Encompassing a wide-ranging medium—photography, collage, sculpture, performance, and installation—Sarah Lucas’ (b. 1962, London) singular and confrontational body of work subverts conventional notions of gender, mortality, and social identity.

 

Imbued with visual and semiotic puns, Lucas creates provocative works—often ambiguous and suggestive representations of the human form—that explores the contextual relationship between familiarity and absurdity.

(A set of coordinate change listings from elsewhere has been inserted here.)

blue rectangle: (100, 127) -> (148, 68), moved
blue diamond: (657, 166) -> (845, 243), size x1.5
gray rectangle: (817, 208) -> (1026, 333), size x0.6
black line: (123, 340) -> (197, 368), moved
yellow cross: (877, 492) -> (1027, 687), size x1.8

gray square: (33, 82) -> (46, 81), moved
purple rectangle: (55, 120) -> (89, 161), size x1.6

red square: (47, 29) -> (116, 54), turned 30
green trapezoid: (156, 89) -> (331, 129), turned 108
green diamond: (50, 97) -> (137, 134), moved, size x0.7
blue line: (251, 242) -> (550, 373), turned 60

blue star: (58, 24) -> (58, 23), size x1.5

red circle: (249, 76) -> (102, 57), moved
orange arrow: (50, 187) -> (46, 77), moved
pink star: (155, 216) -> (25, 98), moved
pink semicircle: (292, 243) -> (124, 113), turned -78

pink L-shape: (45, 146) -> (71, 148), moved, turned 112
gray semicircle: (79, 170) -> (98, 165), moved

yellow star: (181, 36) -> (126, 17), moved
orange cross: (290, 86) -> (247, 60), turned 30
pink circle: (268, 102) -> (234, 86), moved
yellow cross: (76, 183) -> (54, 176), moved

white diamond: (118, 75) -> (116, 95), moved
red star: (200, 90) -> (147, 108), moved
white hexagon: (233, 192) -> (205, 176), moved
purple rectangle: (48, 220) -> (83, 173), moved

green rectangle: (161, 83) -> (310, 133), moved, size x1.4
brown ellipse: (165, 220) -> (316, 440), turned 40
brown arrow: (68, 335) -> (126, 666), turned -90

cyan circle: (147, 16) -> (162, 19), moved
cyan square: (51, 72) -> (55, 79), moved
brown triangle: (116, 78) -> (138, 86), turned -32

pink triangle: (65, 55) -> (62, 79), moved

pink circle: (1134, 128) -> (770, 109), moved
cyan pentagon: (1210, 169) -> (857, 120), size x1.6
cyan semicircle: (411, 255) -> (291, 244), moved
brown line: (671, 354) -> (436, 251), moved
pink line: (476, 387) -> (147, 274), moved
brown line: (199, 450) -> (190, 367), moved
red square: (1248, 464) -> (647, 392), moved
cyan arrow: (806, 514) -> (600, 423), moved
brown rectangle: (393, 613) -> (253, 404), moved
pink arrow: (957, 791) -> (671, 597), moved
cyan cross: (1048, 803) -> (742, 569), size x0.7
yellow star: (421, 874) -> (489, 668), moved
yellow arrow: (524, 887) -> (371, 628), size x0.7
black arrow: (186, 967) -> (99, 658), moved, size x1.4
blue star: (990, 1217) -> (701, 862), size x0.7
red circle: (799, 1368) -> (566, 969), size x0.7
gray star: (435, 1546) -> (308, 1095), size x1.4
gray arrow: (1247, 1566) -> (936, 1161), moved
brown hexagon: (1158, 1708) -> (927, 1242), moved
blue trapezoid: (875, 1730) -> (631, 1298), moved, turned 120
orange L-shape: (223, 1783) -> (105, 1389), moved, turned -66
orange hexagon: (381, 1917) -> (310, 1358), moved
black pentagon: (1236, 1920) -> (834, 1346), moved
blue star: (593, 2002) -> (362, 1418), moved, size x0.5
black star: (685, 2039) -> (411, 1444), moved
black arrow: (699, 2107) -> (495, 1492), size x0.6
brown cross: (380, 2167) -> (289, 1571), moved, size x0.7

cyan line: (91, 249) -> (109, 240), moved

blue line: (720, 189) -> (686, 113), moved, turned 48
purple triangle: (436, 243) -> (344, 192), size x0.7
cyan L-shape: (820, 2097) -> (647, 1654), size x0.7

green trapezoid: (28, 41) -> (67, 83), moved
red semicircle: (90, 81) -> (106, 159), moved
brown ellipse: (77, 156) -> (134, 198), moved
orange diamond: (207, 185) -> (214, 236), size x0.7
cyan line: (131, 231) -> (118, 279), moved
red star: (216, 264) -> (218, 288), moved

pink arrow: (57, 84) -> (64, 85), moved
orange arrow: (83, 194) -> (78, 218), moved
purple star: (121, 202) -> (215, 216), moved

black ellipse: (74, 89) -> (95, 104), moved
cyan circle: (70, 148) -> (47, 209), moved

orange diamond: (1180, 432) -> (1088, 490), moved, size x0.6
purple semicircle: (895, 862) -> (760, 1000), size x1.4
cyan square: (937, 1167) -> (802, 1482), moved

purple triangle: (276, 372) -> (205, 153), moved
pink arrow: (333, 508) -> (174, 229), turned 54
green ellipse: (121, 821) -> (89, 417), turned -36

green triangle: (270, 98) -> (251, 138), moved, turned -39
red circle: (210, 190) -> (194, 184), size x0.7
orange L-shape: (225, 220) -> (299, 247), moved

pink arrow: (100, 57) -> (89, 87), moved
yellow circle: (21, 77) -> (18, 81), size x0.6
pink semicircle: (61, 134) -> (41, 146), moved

Appropriating everyday materials such as cigarettes, food, furniture, and tights, Lucas challenges normative societal interpretations with touches of satirical humor and euphemisms to bring awareness to the behavior and understanding of the exchange between people and their surrounding objects.

 

Sarah Lucas (b. 1962, London) studied in London at the Working Men’s College, London College of Printing, and Goldsmiths’ College. As a member of the Young British Artists (YBA), Lucas participated in the 1988 exhibition, Freeze organized by Damien Hirst. Lucas has since exhibited at numerous international institutions: Tate Britain (London), Tate Modern (London), Freud Museum (London), Tecla Sala (Barcelona), Museum Ludwig (Cologne), Museum Boijmans-van Beuningen (Rotterdam), Portikus (Frankfurt), the Museum of Modern Art (New York), Kunsthalle Zürich, Kunstverein Hamburg, Tate Liverpool, Legion of Honor (San Francisco), Whitechapel Gallery (London), and many more. In 2015, Lucas represented the British Pavilion at the Venice Biennale with her exhibition I SCREAM DADDIO. Most recently in 2018, the artist had her first American retrospective Sarah Lucas: Au Naturel at the New Museum in New York, which travelled to the Hammer Museum in Los Angeles, CA.

 

Sarah Lucas lives and works in Suffolk, UK.